Dalam paparannya Djumala–yang pernah menjabat sebagai Duta Besar RI untuk Austria dan PBB di Wina–menjelaskan bahwa Indonesia menggagas KAA karena didorong oleh niat untuk menghimpun persatuan negara-negara yang baru merdeka dan yang masih terjajah di benua Asia dan Afrika.
Baca juga: 70 Tahun KAA Bandung refleksi strategis langkah diplomasi Indonesia
Situasi dunia saat itu yang masih dihantui oleh perang dingin sangat rentan menarik negara-negara berkembang yang baru merdeka untuk masuk ke dalam orbit pengaruh politik dan ideologi super power kala itu, yaitu Blok Barat berhaluan Liberal-Kapitalis yang dipimpin oleh AS dan Blok Timur berideologi Sosialis-Komunis di bawah pengaruh Uni Soviet.
Djumala mengatakan Indonesia berinisiatif untuk mempersatukan negara-negara berkembang dalam menghadapi rivalitas dua blok ideologi super power itu.
KAA berhasil merumuskan prinsip dasar dalam menghadapi politik internasional saat itu; yaitu menghormati kedaulatan negara, non-intervention terhadap urusan dalam negeri, dan menciptakan perdamaian.
Dia mengungkapkan, jika ditilik secara normatif, tiga prinsip KAA itu sangat bersesuaian dengan nilai Pancasila, yaitu kemanusiaan, persatuan dan keadilan sosial.
Ketiga prinsip hasil KAA ini kemudian dijadikan dasar oleh lima pemimpin negara berkembang saat itu (Josip Broz Tito, Yugoslavia; Jawaharlal Nehru, India; Gamal Abdel Nasser, Mesir; Sukarno, Indonesia; dan Kwame Nkrumah, Ghana) untuk membentuk Gerakan Non Blok; sebuah gerakan yang melawan kolonialisme, tidak memihak pada kekuatan blok ideologis, penciptaan perdamaian melalui kerjasama antar negara berkembang.

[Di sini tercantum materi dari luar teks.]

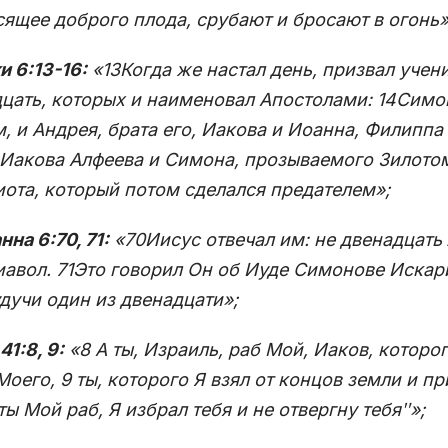
ящее доброго плода, срубают и бросают в огонь»
и 6:13-16:
«13Когда же настал день, призвал учен
цать, которых и наименовал Апостолами: 14Симон
, и Андрея, брата его, Иакова и Иоанна, Филиппа
Иакова Алфеева и Симона, прозываемого Зилотом
ота, который потом сделался предателем»;
нна 6:70, 71:
«70Иисус отвечал им: не двенадцать 
иавол. 71Это говорил Он об Иуде Симонове Искари
удучи один из двенадцати»;
41:8, 9:
«8 А ты, Израиль, раб Мой, Иаков, которо
Моего, 9 ты, которого Я взял от концов земли и при
ʺты Мой раб, Я избрал тебя и не отвергну тебяʺ»;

Djumala menunjukkan legacy Indonesia dengan penyelenggaraan KAA itu menginspirasi negara-negara terjajah untuk memerdekakan diri dari kolonialisme.
Baca juga: Jabar harap KAA 2025 memotivasi Asia-Afrika pentingnya kemandirian
Baca juga: Dasasila Bandung, 70 tahun kemudian
Dia mengungkapkan bahwa setelah KAA setidaknya ada 25 negara di Asia dan Afrika yang berhasil melepaskan dari belenggu penjajahan.
Dia menegaskan bahwa legacy Indonesia dari KAA tidak hanya bisa dilihat dari keberhasilan menginspirasi negara terjajah untuk merdeka saja.
"Tapi yang lebih penting lagi adalah hingga sekarang nilai dan norma yang terkandung dalam Dasasila Bandung masih tetap relevan dengan situasi dunia saat ini, terutama dalam hal prinsip kemerdekaan, kemandirian, kemerdekaan, non-intervention dan perdamaian," kata Djumala.
Acara yang diselenggarakan BPIP ini dilakukan secara daring dan dihadiri lebih dari 500 peserta yang terdiri dari staf Kesbangpol Pemda dan para alumni Paskibrakra dari seluruh kabupaten dan provinsi se-Indonesia.